Available data:
-------------------------

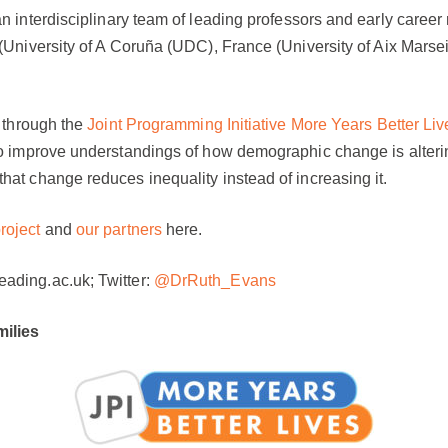
n interdisciplinary team of leading professors and early career
n (University of A Coruña (UDC), France (University of Aix Ma
d through the
Joint Programming Initiative More Years Better L
to improve understandings of how demographic change is alterin
hat change reduces inequality instead of increasing it.
roject
and
our partners
here.
ading.ac.uk; Twitter:
@DrRuth_Evans
ilies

-------------------------

Look through the entries above and find each line where the word "change" occurs; copy those lines.

Answer box:
to improve understandings of how demographic change is alterin
hat change reduces inequality instead of increasing it.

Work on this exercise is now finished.